Although present in the patients’ lymphocytes, the mutant allele was less common in the myeloid cell fraction (see Figure 2B), suggesting a preferential loss of the copy of chromosome 7 that harbors the SAMD9 variant. A similar decrease in VAF was reported in children with MIRAGE syndrome, presumably through a mechanism referred to as “adaptation by aneuploidy,” to deal with the growth-restrictive properties of SAMD9 mutant proteins (8). Similar to those mutations present in MIRAGE syndrome, the p.E1136Q mutation results in decreased induction of ERK phosphorylation (Figure 2C) after serum stimulation. Additional sibling-specific alterations involving SAMD9 (Supplemental Figure 3 & 4) were also observed in the lymphocyte fractions: a p.R221* (c.661C>T) in Sibling 1, p.F583I (c.1747C>A) in Sibling 2, and the aforementioned CN-LOH event in Sibling 3. The p.R221* and p.F583I were confirmed to be in cis with the p.E1136Q (Supplemental Figure 3C). These additional mutations are likely acquired rather than germline variants.
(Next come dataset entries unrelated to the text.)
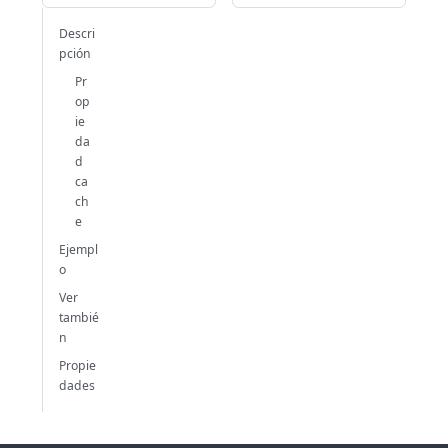
Descri
pción
Pr
op
ie
da
d
ca
ch
e
Ejempl
o
Ver
tambié
n
Propie
dades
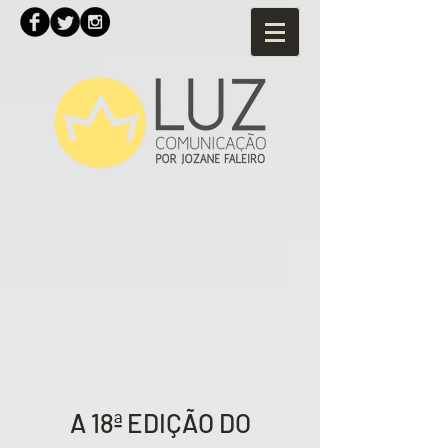
A 18ª EDIÇÃO DO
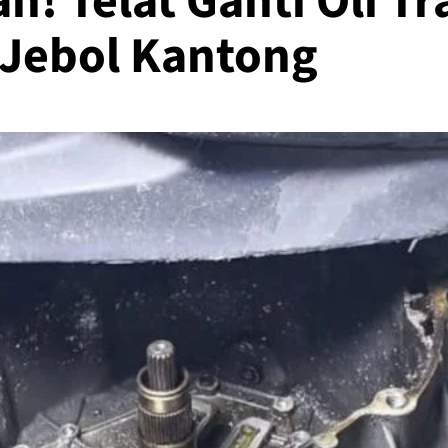
! Telat Ganti Oli Tr
n Jebol Kantong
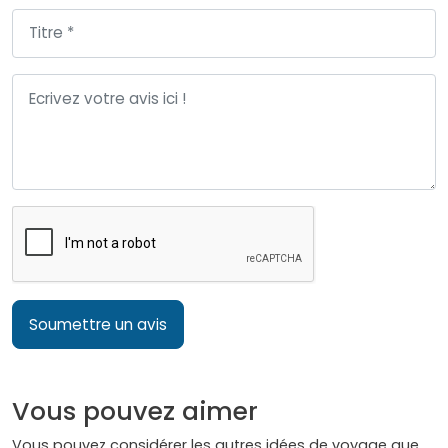
Soumettre un avis
Vous pouvez aimer
Vous pouvez considérer les autres idées de voyage que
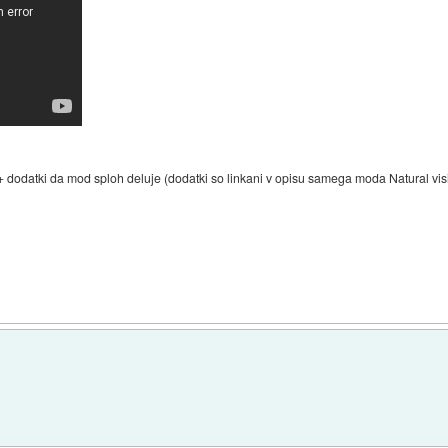
n + dodatki da mod sploh deluje (dodatki so linkani v opisu samega moda Natural vis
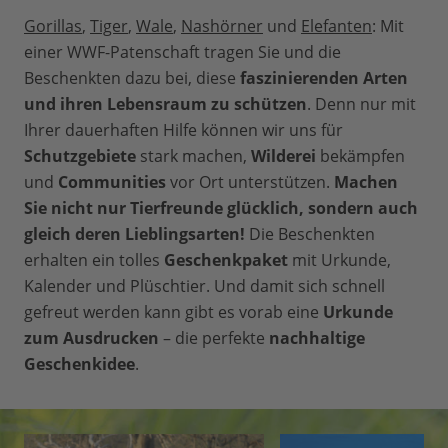
Gorillas
,
Tiger
,
Wale
,
Nashörner
und
Elefanten
: Mit
einer WWF-Patenschaft tragen Sie und die
Beschenkten dazu bei, diese
faszinierenden Arten
und ihren Lebensraum zu schützen
. Denn nur mit
Ihrer dauerhaften Hilfe können wir uns für
Schutzgebiete
stark machen,
Wilderei
bekämpfen
und
Communities
vor Ort unterstützen.
Machen
Sie nicht nur Tierfreunde glücklich, sondern auch
gleich deren Lieblingsarten!
Die Beschenkten
erhalten ein tolles
Geschenkpaket
mit Urkunde,
Kalender und Plüschtier. Und damit sich schnell
gefreut werden kann gibt es vorab eine
Urkunde
zum Ausdrucken
– die perfekte
nachhaltige
Geschenkidee
.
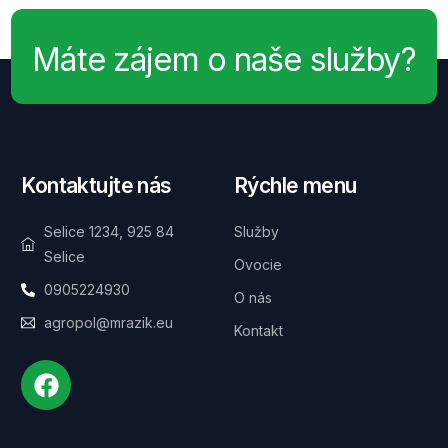
Máte zájem o naše služby?
Kontaktujte nás
Rýchle menu
Selice 1234, 925 84
Služby
Selice
Ovocie
0905224930
O nás
agropol@mrazik.eu
Kontakt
Unlike the germline SAMD9 p.E1136Q, the p.R221* mutation was not present in DNA isolated from the buccal swab sample from Sibling 1. Further, the p.F583I in Sibling 2 and the CN-LOH event in Sibling 3 are subclonal events in the lymphocyte fraction. Sibling 2 also harbored a somatic mutation in the myeloid cells in ETV6 (NM_001987;p.R369W) at a codon previously observed in MDS (9). No somatic mutations recurrently reported in MDS were observed in the other two siblings.
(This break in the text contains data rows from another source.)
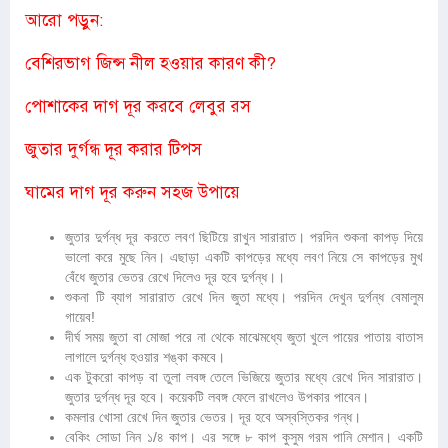
আরো পড়ুন:
বেশিরভাগ জিন্স নীল হওয়ার কারণ কী?
পোশাকের দাগ দূর করবে লেবুর রস
জুতার দুর্গন্ধ দূর করার টিপস
ঘামের দাগ দূর করুন সহজ উপায়ে
জুতার দুর্গন্ধ দূর করতে লবণ ছিটিয়ে রাখুন সারারাত। পরদিন শুকনা কাপড় দিয়ে
ভালো করে মুছে নিন। এছাড়া একটি কাপড়ের মধ্যে লবণ নিয়ে সে কাপড়ের মুখ
বেঁধে জুতার ভেতর রেখে দিলেও দূর হবে দুর্গন্ধ।।
শুকনা টি ব্যাগ সারারাত রেখে দিন জুতা মধ্যে। পরদিন দেখুন দুর্গন্ধ বেমালুম
গায়েব!
দীর্ঘ সময় জুতা বা মোজা পরে না থেকে মাঝেমধ্যে জুতা খুলে পায়ের পাতায় বাতাস
লাগালে দুর্গন্ধ হওয়ার শঙ্কা কমবে।
এক টুকরো কাপড় বা তুলা লবঙ্গ তেলে ভিজিয়ে জুতার মধ্যে রেখে দিন সারারাত।
জুতার দুর্গন্ধ দূর হবে। কয়েকটি লবঙ্গ ফেলে রাখলেও উপকার পাবেন।
কমলার খোসা রেখে দিন জুতার ভেতর। দূর হবে অস্বস্তিকর গন্ধ।
বেকিং সোডা নিন ১/৪ কাপ। এর সঙ্গে ৮ কাপ কুসুম গরম পানি মেশান। একটি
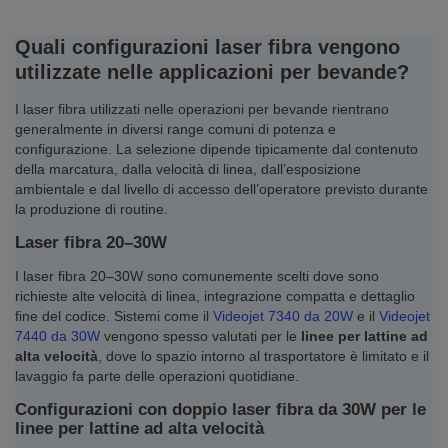
Quali configurazioni laser fibra vengono
utilizzate nelle applicazioni per bevande?
I laser fibra utilizzati nelle operazioni per bevande rientrano
generalmente in diversi range comuni di potenza e
configurazione. La selezione dipende tipicamente dal contenuto
della marcatura, dalla velocità di linea, dall’esposizione
ambientale e dal livello di accesso dell’operatore previsto durante
la produzione di routine.
Laser fibra 20–30W
I laser fibra 20–30W sono comunemente scelti dove sono
richieste alte velocità di linea, integrazione compatta e dettaglio
fine del codice. Sistemi come il
Videojet 7340 da 20W
e il
Videojet
7440 da 30W
vengono spesso valutati per le
linee per lattine ad
alta velocità
, dove lo spazio intorno al trasportatore è limitato e il
lavaggio fa parte delle operazioni quotidiane.
Configurazioni con doppio laser fibra da 30W per le
linee per lattine ad alta velocità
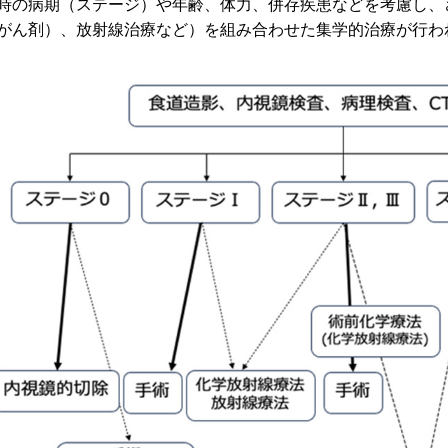
の病期（ステージ）や年齢、体力、併存疾患などを考慮し、
がん剤）、放射線治療など）を組み合わせた集学的治療が行わ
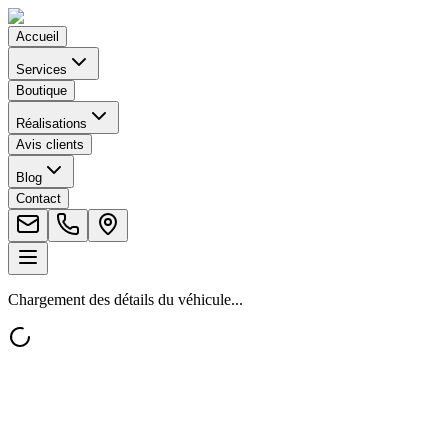
Accueil
Services
Boutique
Réalisations
Avis clients
Blog
Contact
Chargement des détails du véhicule...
We believe this to be the first report of SAMD9 mutations in isolated familial MDS. Although the in vitro impact on ERK phosphorylation appears similar to that reported in MIRAGE syndrome, clearly the p.E1136Q results in a milder phenotype as these siblings lack the other clinical manifestations of that syndrome. In addition, this family demonstrates a maternal pattern of inheritance yet the mother has no documented history of cytopenias. The reason for this variable penetrance is unclear, but could be explained by monoallelic gene expression, which has been observed in some families with MDS and GATA2 mutations (10). Of note, mutations in the related gene SAMD9L have recently been reported in Ataxia-Pancytopenia Syndrome (11, 12) and in some families with MDS (13), and loss of SAMD9L can result in myelodysplasia in mice (14). Tesi and colleagues described a phenomenon of somatic revertant mosaicism in which additional SAMD9L mutations could relieve the deleterious impact of the initial germline mutation (13), which may explain the additional SAMD9 variants we observed in these siblings. Collectively, these findings establish SAMD9/SAMD9L mutations as a new class of germline lesions with variable clinical phenotypes, including familial MDS. It is likely that the MDS observed in these cases is not due to the SAMD9/SAMD9L mutations per se. Rather, the MDS likely is a direct consequence of haploinsufficiency of multiple genes on chromosome 7 (15) and this genetic loss may represent a cellular adaptation to these deleterious germline SAMD9/SAMD9L mutations. Future studies to explore the hematopoietic impact of these mutations and to determine their recurrency in larger cohorts of families with MDS are clearly warranted.